Le fait que la présence d’enfants à charge ait été pris en compte et que cela soit l’Etat et non plus la CNAF qui gère ses dépenses de l’aide sont également des mesures positives.
L’introduction de l’article 1er TER qui prévoit une loi de programmation pluriannuelle de lutte contre les violences faites aux femmes, en ciblant l’accompagnement psychologique et social, l’hébergement, la formation est extrêmement importante. Madame la Ministre, même sans caractère normatif, pouvez-vous nous confirmer que cette loi verra le jour avec les moyens nécessaires, que cela soit pour le 3919 comme cela est prévu, comme pour les autres associations qui nous alertent.

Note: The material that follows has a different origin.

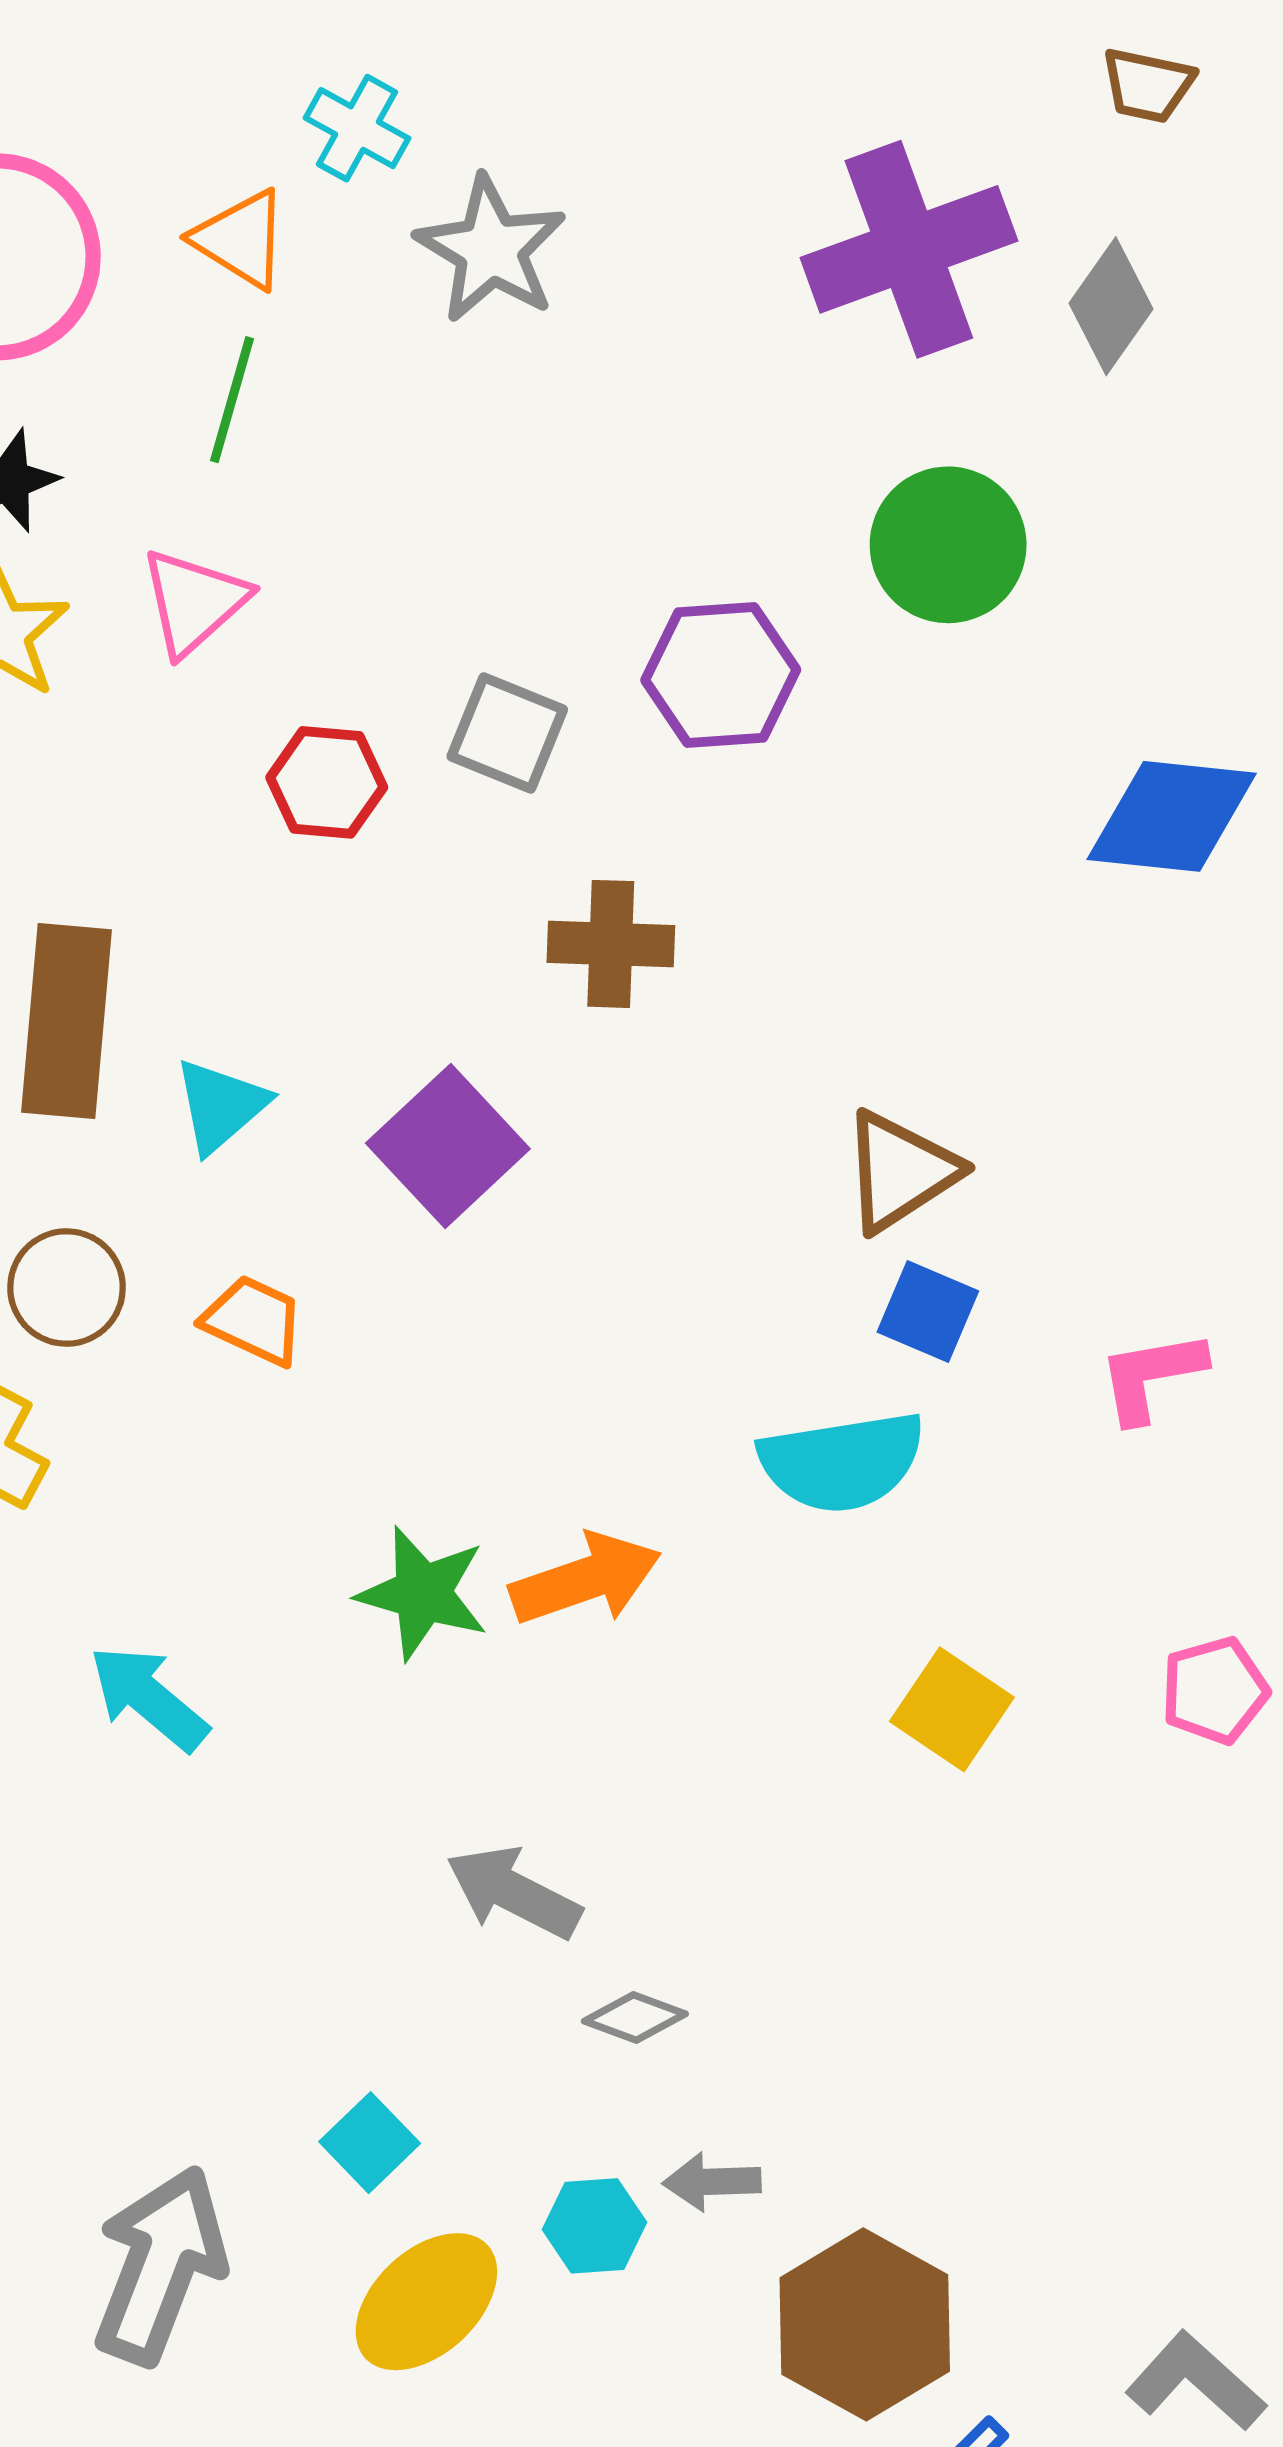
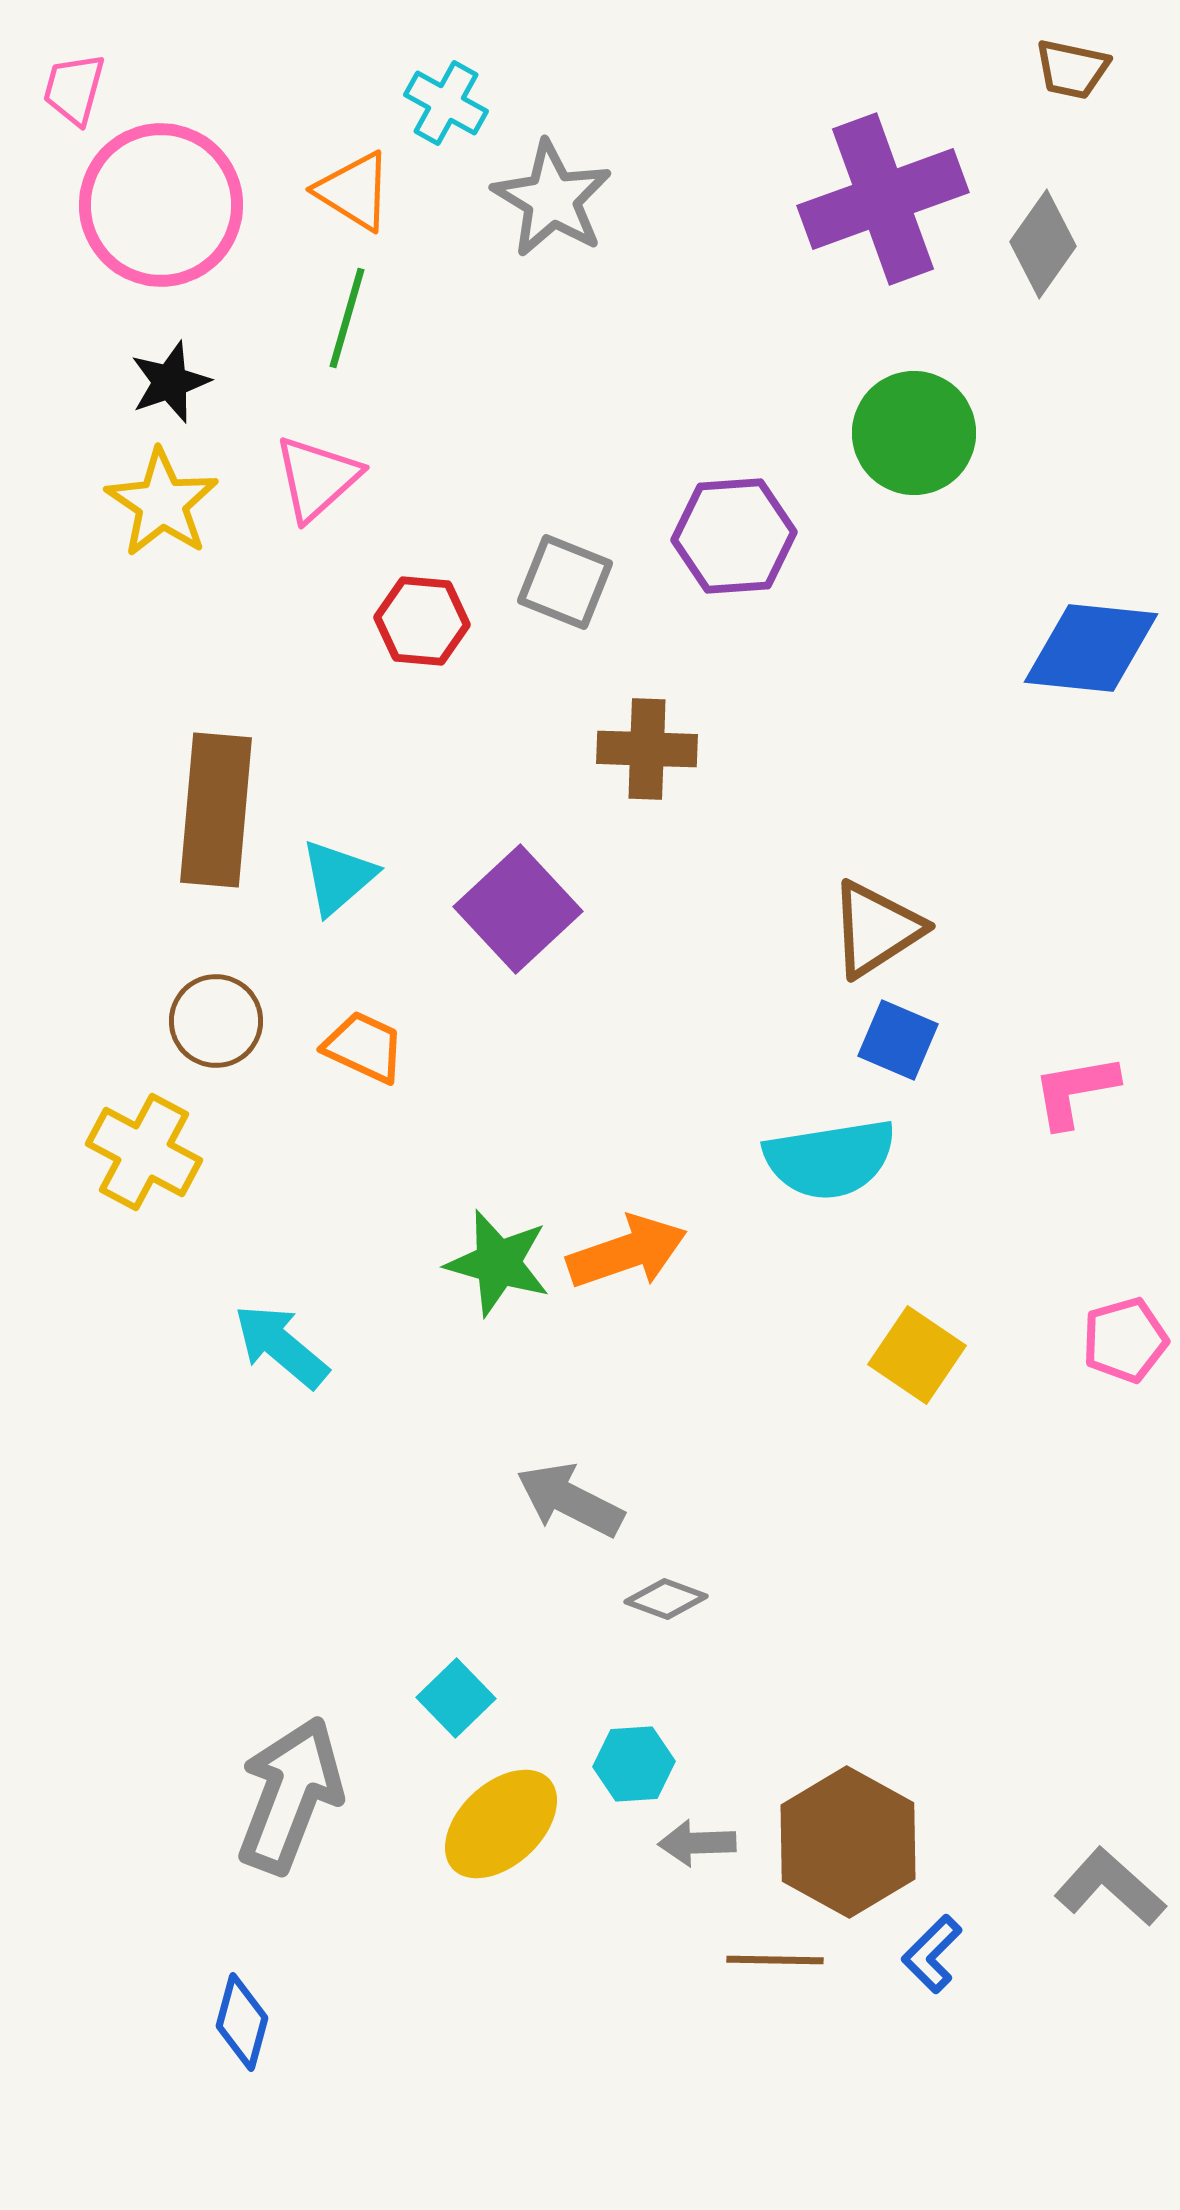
gray arrow: (712, 2182) -> (697, 1843), moved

Les groupes LR et centristes ont également enrichi cette PPL. Et si j’ajoute enfin, que plusieurs amendements du groupe socialiste ont complété le texte en précisant notamment que l’accord de la victime était nécessaire avant l’information du président du conseil départemental, vous aurez là un texte largement transpartisan.
Cette construction partagée s’explique en grande partie par la progression des violences conjugales dans notre pays.

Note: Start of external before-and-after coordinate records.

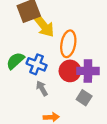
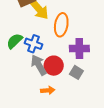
red circle: (70, 71) -> (54, 66), moved
gray arrow: (42, 88) -> (39, 65), size x1.5

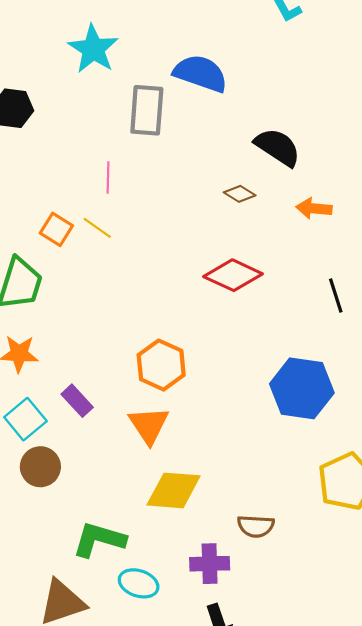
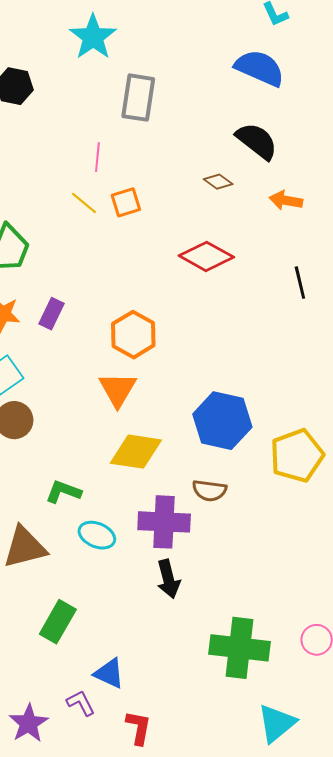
blue semicircle: (201, 73) -> (260, 68), moved
orange square: (56, 229) -> (126, 202), moved, turned 36
blue hexagon: (302, 388) -> (222, 421), moved
purple rectangle: (77, 401) -> (52, 314), moved, turned 64
green L-shape: (99, 540) -> (63, 492), size x0.7
purple cross: (210, 564) -> (164, 522), size x1.4

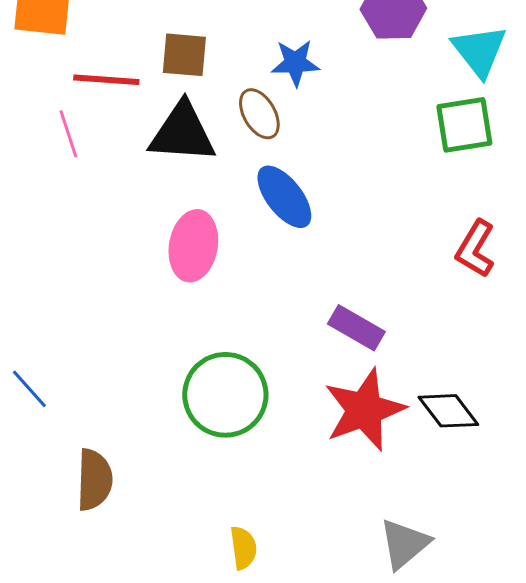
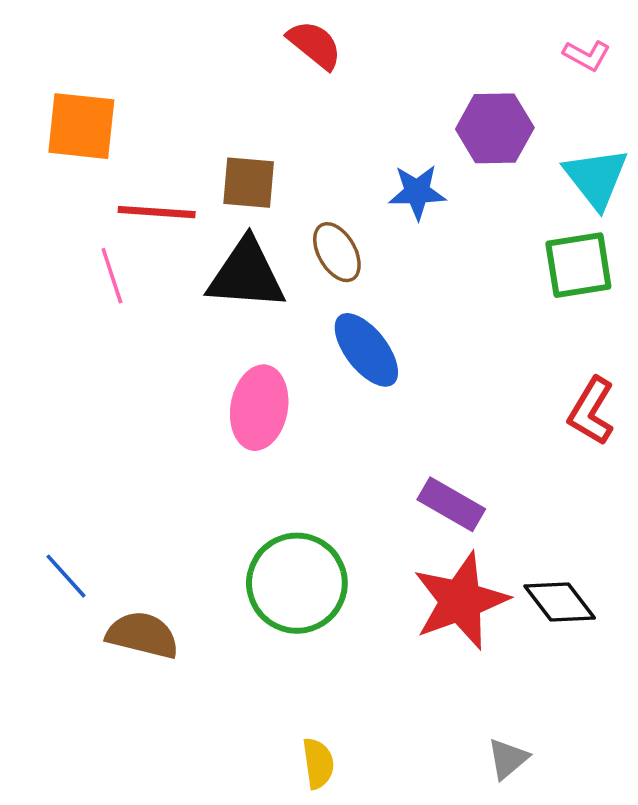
blue star: (295, 63) -> (417, 192), moved
brown semicircle: (94, 480) -> (143, 635), moved, turned -78
gray triangle: (404, 544) -> (508, 759), size x0.7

Selon l’Observatoire national des violences faites aux femmes, 213 000 femmes ont été victimes de violences physiques et sexuelles commises par leur partenaire ou ex-partenaire en 2019.

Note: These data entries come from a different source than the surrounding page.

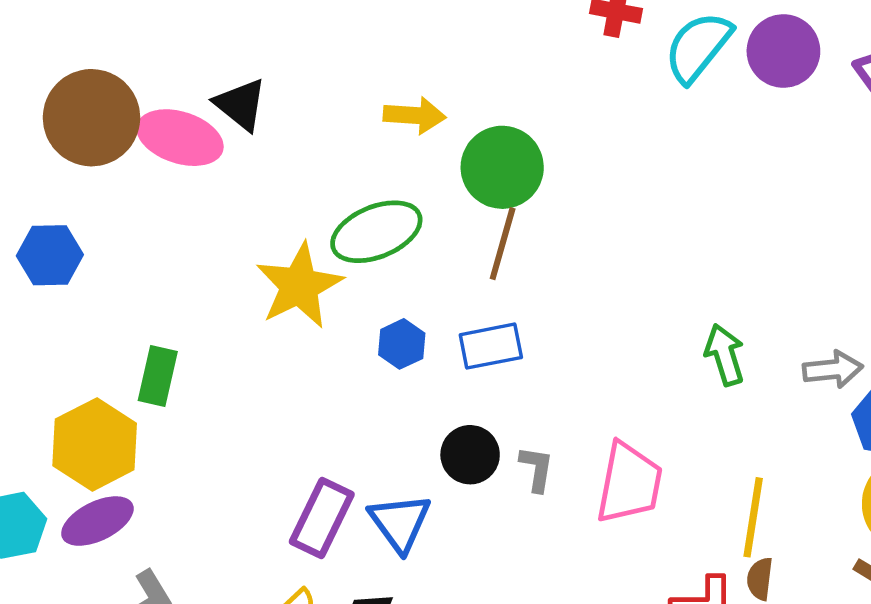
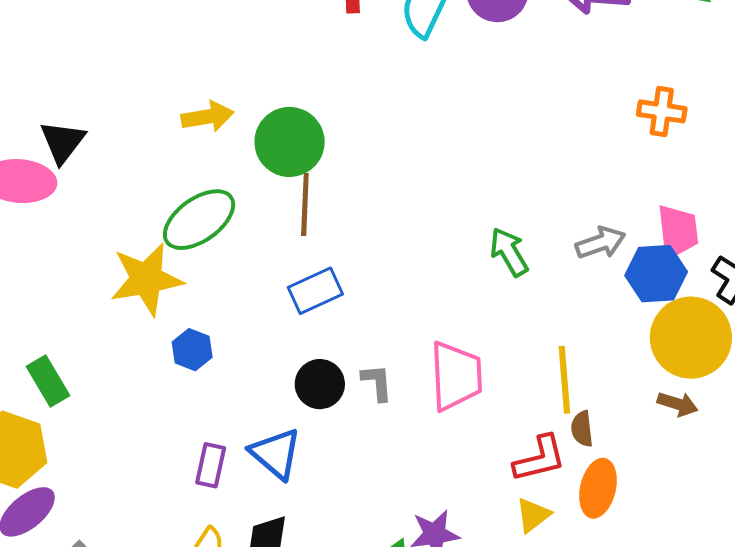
black triangle: (241, 105) -> (63, 142), turned 42
yellow star: (299, 286) -> (146, 279), turned 30
blue hexagon: (402, 344) -> (192, 350), moved
green rectangle: (158, 376) -> (48, 381), turned -30
purple rectangle: (322, 518) -> (211, 465), size x0.7

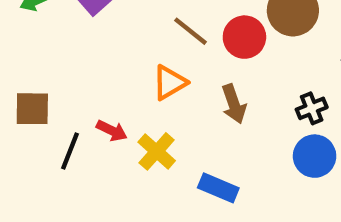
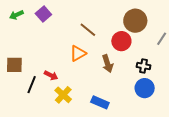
red circle: (244, 37) -> (121, 41), moved
black cross: (312, 108) -> (143, 66), turned 32
yellow cross: (157, 151) -> (63, 95), moved

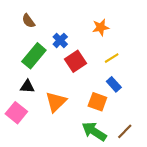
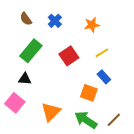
blue cross: (60, 40) -> (55, 21), moved
orange triangle: (56, 102) -> (51, 112), moved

Selon le bilan du ministère de l’intérieur paru cet été, le nombre de féminicides a augmenté de 20% en 2021 par rapport à l’année précédente : 122 de nos sœurs, nos mères, nos cousines, nos voisines, nos filles sont décédées sous les coups d’un conjoint ou ex-conjoint, contre 102 en 2020.
Par conséquent il est indispensable d’accompagner les femmes qui sont majoritairement les victimes de violences conjugales à sortir de l’emprise morale et économique exercée par le conjoint.
L’instauration d’une aide financière d’urgence aux victimes permettra d’encourager cette démarche de départ salvatrice.
Nous ne pouvons que regretter que la grande cause du quinquennat d’Emmanuel Macron ne bénéficie pas des 2 milliards d’euros demandés par les associations féministes, afin d’engager une véritable lutte efficace contre les violences, en agissant sur l’éducation et la prévention plutôt que d’attendre l’apparition des comportements violents.
Et je profite pour insister sur un fait important : si nous voulons débarrasser la société de ce fléau, je vous invite madame la ministre à mettre à l’ordre du jour une loi cadre en vous appuyant sur celle faite par les associations féministes et notamment le CNDF. C’est mon souhait et je crois qu’il est partagé.
En conclusion, cette proposition de loi est un premier pas pour accompagner les victimes de violences conjugales qui nécessite des moyens financiers de l’Etat.
En attendant, les sénatrices et sénateurs du groupe Communiste Républicain Citoyen et Ecologiste voteront favorablement ce texte, en espérant une adoption conforme pour une entrée en vigueur le plus vite possible.